# To do:
What lines of the data below hold the string "работы"? Copy each one.

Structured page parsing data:
Segment Open

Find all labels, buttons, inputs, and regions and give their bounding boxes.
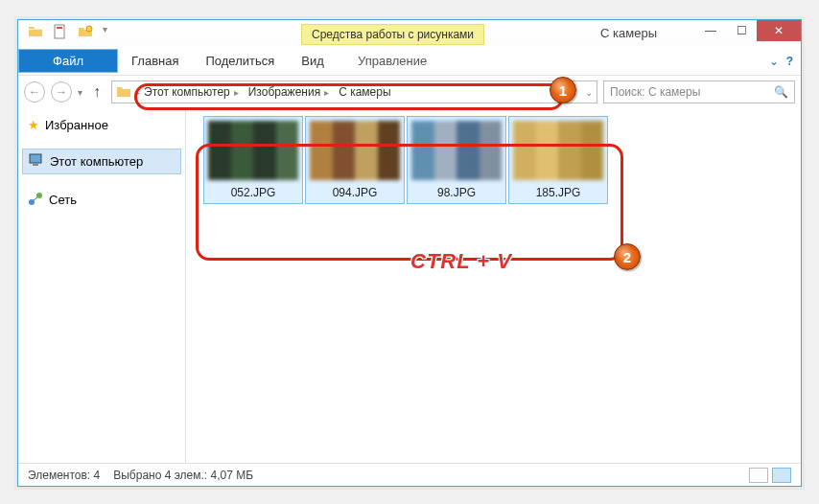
sidebar-item-label: Сеть bbox=[49, 193, 77, 207]
picture-tools-tab[interactable]: Средства работы с рисунками bbox=[301, 24, 484, 45]
breadcrumb-label: Изображения bbox=[248, 85, 320, 99]
window-controls: — ☐ ✕ bbox=[695, 20, 801, 41]
selection-info: Выбрано 4 элем.: 4,07 МБ bbox=[113, 469, 253, 482]
svg-line-7 bbox=[34, 197, 37, 200]
window-title: С камеры bbox=[600, 26, 657, 40]
forward-button[interactable]: → bbox=[51, 81, 72, 103]
svg-point-2 bbox=[86, 26, 92, 32]
file-name: 052.JPG bbox=[208, 186, 298, 199]
svg-rect-1 bbox=[57, 27, 62, 29]
share-tab[interactable]: Поделиться bbox=[192, 48, 288, 74]
breadcrumb-label: С камеры bbox=[339, 85, 390, 99]
sidebar-item-favorites[interactable]: ★ Избранное bbox=[18, 114, 185, 136]
sidebar-item-network[interactable]: Сеть bbox=[18, 187, 185, 213]
star-icon: ★ bbox=[28, 118, 39, 132]
breadcrumb-item[interactable]: С камеры bbox=[335, 85, 396, 99]
file-tab[interactable]: Файл bbox=[18, 49, 118, 73]
chevron-right-icon[interactable]: ▸ bbox=[234, 87, 239, 98]
search-input[interactable]: Поиск: С камеры 🔍 bbox=[603, 80, 795, 103]
manage-tab[interactable]: Управление bbox=[344, 48, 440, 74]
explorer-window: ▾ Средства работы с рисунками С камеры —… bbox=[17, 19, 802, 487]
annotation-marker-2: 2 bbox=[614, 243, 641, 270]
close-button[interactable]: ✕ bbox=[757, 20, 801, 41]
help-icon[interactable]: ? bbox=[786, 55, 793, 68]
thumbnail-view-button[interactable] bbox=[772, 468, 791, 483]
search-icon[interactable]: 🔍 bbox=[774, 85, 788, 99]
item-count: Элементов: 4 bbox=[28, 469, 100, 482]
sidebar-item-label: Избранное bbox=[45, 118, 108, 132]
properties-icon[interactable] bbox=[53, 24, 68, 43]
status-bar: Элементов: 4 Выбрано 4 элем.: 4,07 МБ bbox=[18, 463, 801, 486]
computer-icon bbox=[29, 152, 44, 171]
folder-icon bbox=[116, 84, 131, 100]
up-button[interactable]: ↑ bbox=[88, 83, 105, 101]
address-bar[interactable]: ▸ Этот компьютер▸ Изображения▸ С камеры … bbox=[111, 80, 597, 103]
thumbnail bbox=[310, 121, 400, 180]
file-item[interactable]: 185.JPG bbox=[508, 116, 608, 204]
view-tab[interactable]: Вид bbox=[288, 48, 338, 74]
network-icon bbox=[28, 191, 43, 209]
file-list[interactable]: 052.JPG 094.JPG 98.JPG 185.JPG bbox=[186, 108, 801, 463]
ribbon: Файл Главная Поделиться Вид Управление ⌄… bbox=[18, 47, 801, 76]
breadcrumb-label: Этот компьютер bbox=[144, 85, 230, 99]
navigation-bar: ← → ▾ ↑ ▸ Этот компьютер▸ Изображения▸ С… bbox=[18, 76, 801, 108]
maximize-button[interactable]: ☐ bbox=[726, 20, 757, 41]
back-button[interactable]: ← bbox=[24, 81, 45, 103]
keyboard-hint: CTRL + V bbox=[410, 249, 512, 274]
sidebar-item-this-pc[interactable]: Этот компьютер bbox=[22, 149, 181, 174]
file-item[interactable]: 98.JPG bbox=[407, 116, 506, 204]
file-name: 98.JPG bbox=[411, 186, 502, 199]
qat-dropdown-icon[interactable]: ▾ bbox=[103, 24, 107, 43]
svg-rect-3 bbox=[30, 154, 41, 163]
file-item[interactable]: 094.JPG bbox=[305, 116, 405, 204]
sidebar-item-label: Этот компьютер bbox=[50, 154, 143, 169]
new-folder-icon[interactable] bbox=[78, 24, 93, 43]
breadcrumb-item[interactable]: Этот компьютер▸ bbox=[140, 85, 245, 99]
titlebar: ▾ Средства работы с рисунками С камеры —… bbox=[18, 20, 801, 47]
file-name: 094.JPG bbox=[310, 186, 400, 199]
file-name: 185.JPG bbox=[513, 186, 603, 199]
address-dropdown-icon[interactable]: ⌄ bbox=[585, 87, 593, 98]
ribbon-expand-icon[interactable]: ⌄ bbox=[769, 55, 779, 68]
thumbnail bbox=[513, 121, 603, 180]
folder-icon bbox=[28, 24, 43, 43]
chevron-right-icon[interactable]: ▸ bbox=[324, 87, 329, 98]
svg-rect-4 bbox=[33, 164, 38, 166]
minimize-button[interactable]: — bbox=[695, 20, 726, 41]
main-area: ★ Избранное Этот компьютер Сеть 052.JPG bbox=[18, 108, 801, 463]
quick-access-toolbar: ▾ bbox=[18, 24, 107, 43]
annotation-marker-1: 1 bbox=[550, 77, 576, 103]
breadcrumb-item[interactable]: Изображения▸ bbox=[245, 85, 335, 99]
home-tab[interactable]: Главная bbox=[118, 48, 192, 74]
thumbnail bbox=[208, 121, 298, 180]
recent-locations-icon[interactable]: ▾ bbox=[78, 87, 82, 98]
navigation-pane: ★ Избранное Этот компьютер Сеть bbox=[18, 108, 186, 463]
details-view-button[interactable] bbox=[749, 468, 768, 483]
thumbnail bbox=[411, 121, 502, 180]
file-item[interactable]: 052.JPG bbox=[203, 116, 303, 204]
search-placeholder: Поиск: С камеры bbox=[610, 85, 700, 99]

Segment Closed

# Solution:
picture-tools-tab[interactable]: Средства работы с рисунками bbox=[301, 24, 484, 45]
explorer-window: ▾ Средства работы с рисунками С камеры —… bbox=[17, 19, 802, 487]
titlebar: ▾ Средства работы с рисунками С камеры —… bbox=[18, 20, 801, 47]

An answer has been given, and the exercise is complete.